Following termination of his engagement as a plumber, Mr Smith brought claims against Pimlico Plumbers including a £74,000 holiday pay claim. The first hurdle to overcome was to prove that he was a worker. In June 2018, the Supreme Court confirmed that he should have been treated as a worker throughout his engagement (rather than a self-employed contractor), so his holiday pay claim continued.
In the UK, full time workers are entitled to four weeks paid annual holiday (derived from EU law - “WTD Holiday”) and an additional 1.6 weeks’ paid annual holiday (derived from our domestic law). Mr Smith had taken holiday during his engagement, but Pimlico Plumbers had refused to pay him for this due to mis-categorisation of his employment status.
His holiday pay claim was dismissed by both the employment tribunal and the EAT as they held the only claim Mr Smith had brought was for unlawful deduction from wages for underpaid holiday and that claim was out of time.

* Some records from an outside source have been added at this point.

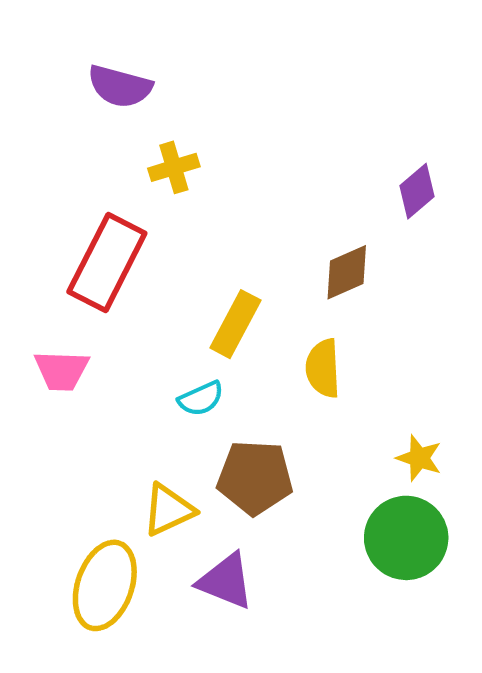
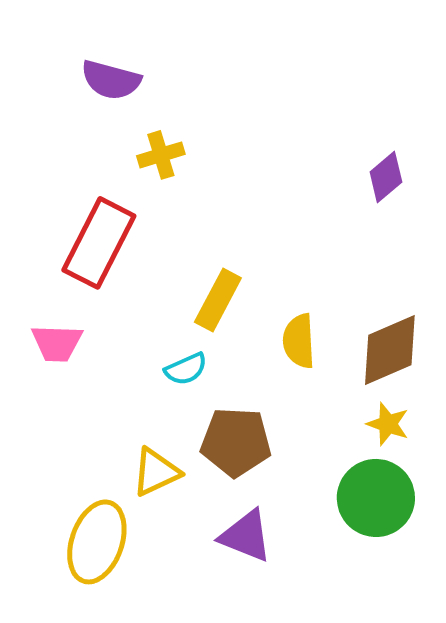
brown diamond: (347, 272) -> (390, 350), moved, size x1.4
purple triangle: (226, 581) -> (246, 536), moved

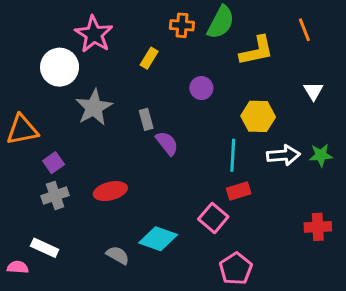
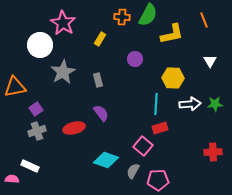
purple semicircle: (167, 143) -> (101, 113), moved
gray semicircle: (118, 255) -> (133, 171), moved, turned -91
pink pentagon: (236, 269) -> (158, 180), turned 30

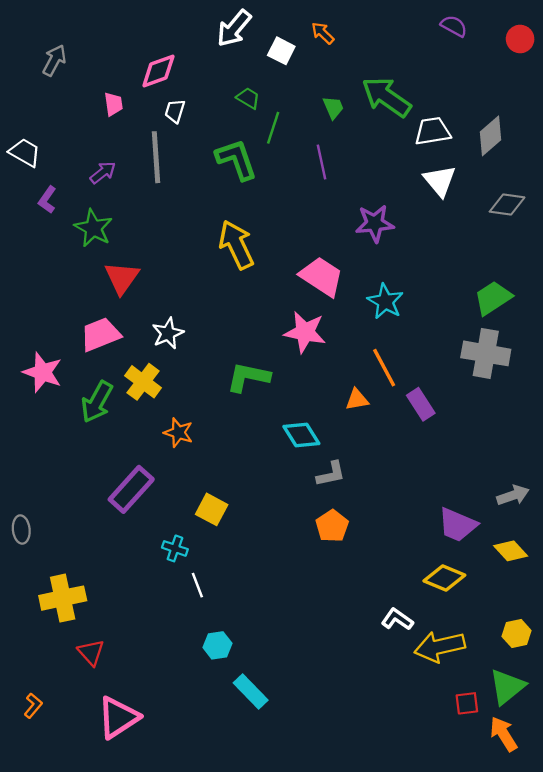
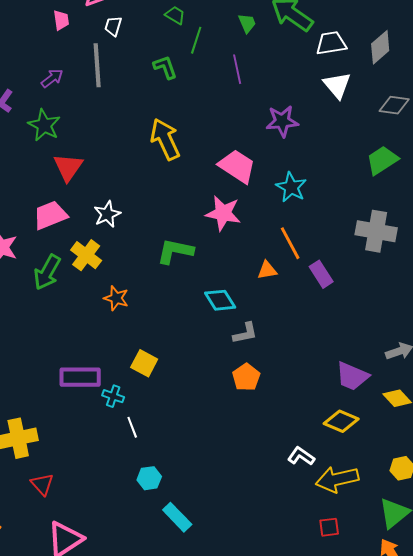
green L-shape: (236, 160) -> (165, 67), size x0.7
green trapezoid: (493, 298) -> (382, 160), moved
purple rectangle: (131, 489) -> (80, 377), moved, turned 48
red square: (467, 703) -> (329, 527), moved

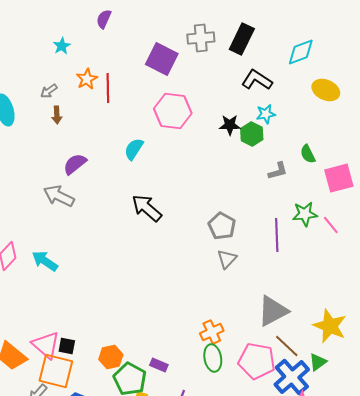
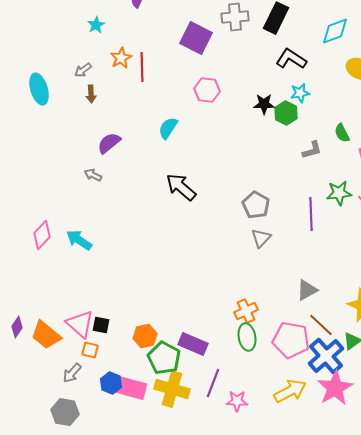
pink hexagon: (173, 111) -> (207, 90), size x0.7
gray arrow: (59, 196) -> (93, 175), size x0.6
gray triangle: (273, 311) -> (307, 290), size x0.7
purple rectangle: (159, 365) -> (193, 344), size x1.6
orange square: (56, 371) -> (90, 350), size x0.5

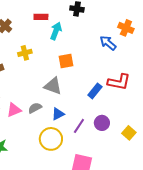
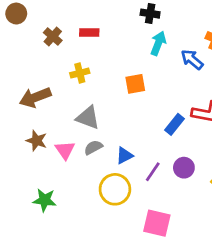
red rectangle: (41, 17) -> (89, 32), moved
cyan arrow: (56, 31) -> (158, 43), moved
gray triangle: (53, 86) -> (88, 118), moved
pink triangle: (14, 110) -> (65, 150), turned -42

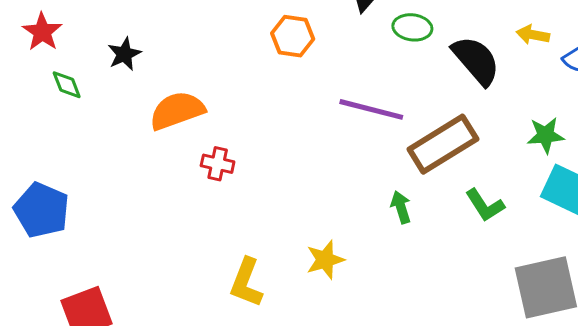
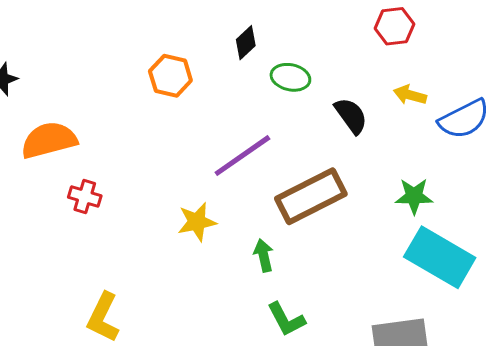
black semicircle: (476, 60) -> (351, 116), size x0.7
purple line: (371, 109) -> (242, 156), turned -54
green L-shape: (485, 205) -> (286, 319), moved
yellow star: (325, 260) -> (197, 222), moved

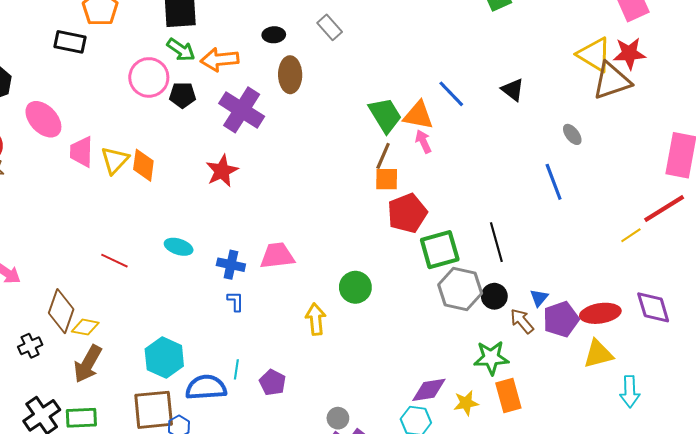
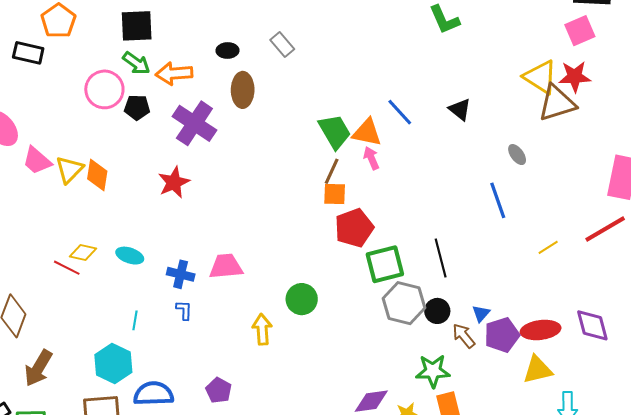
pink trapezoid: (81, 152) -> (37, 161), turned -52
yellow line: (631, 235) -> (548, 247), moved
yellow diamond: (85, 327) -> (83, 252), moved
cyan line: (236, 369) -> (135, 320), moved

Mr Smith appealed. The appeal focused only on Mr Smith’s WTD Holiday and there were two key issues.
Was Mr Smith entitled to recover unpaid WTD holiday on termination?
The first issue was whether Mr Smith could also bring a claim under Working Time legislation for unpaid WTD Holiday (rather than just a claim for unlawful deduction from wages). The EAT rejected this holding that previous case law - which permitted carry forward of WTD Holiday where a worker had been deterred from taking this due to mis-categorisation - did not apply to Mr Smith who had taken holiday but had not been paid for it.
This EAT ruling has now been overturned by the Court of Appeal. It has held that the right under EU law is to four weeks’ paid holiday each year. Refusing to pay a worker for WTD Holiday means that they have not been able to exercise this right. Therefore, Mr Smith’s right to payment for WTD Holiday carried forward throughout his contract and he was entitled to payment in lieu upon termination.
The 2 year backstop for claims of underpaid holiday pay does not apply in this situation. However, it appears that this principle only applies where a worker has been miscategorised as self-employed and has therefore been prevented from taking WTD Holiday or has not been paid for WTD Holiday. This ruling does not extend to claims for underpaid holiday pay where holiday pay has been paid but miscalculated by the employer.
Was Mr Smith’s claim for unlawful deduction from wages out of time?
The second issue was whether Mr Smith’s unlawful deduction from wages claim for underpaid holiday pay was truly out of time. In deciding the claim was out of time, the EAT had relied on the decision in Bear Scotland v Fulton which established that a series of deductions from wages would be broken by a gap of more than three months between deductions (e.g. a gap of more than three months between miscalculations of holiday pay).
Having decided the first issue, the Court of Appeal did not need to determine whether Mr Smith’s unlawful deduction from wages claim was in time. However, they made non-binding comments indicating that the decision in Bear Scotland v Fulton is wrong. In their view, the decision of the Northern Ireland Court of Appeal in Chief Constable of Northern Ireland v Agnew – that a gap of more than three months does not break a series of deductions – is correct.
A decision that a series of deductions continues regardless of any gap between underpayments will have significant implications for all holiday pay claims. The Agnew decision is not currently binding in Great Britain. This case was appealed to the UK Supreme Court but has been removed from the list pending mediation. In any event, it appears that the principle established in Bear Scotland v Fulton can no longer be safely relied upon and employers should expect this to be a key area of challenge in future holiday pay claims.
[Edited on 14/2/2022 to clarify the position in relation to the listing of Agnew in the Supreme Court.]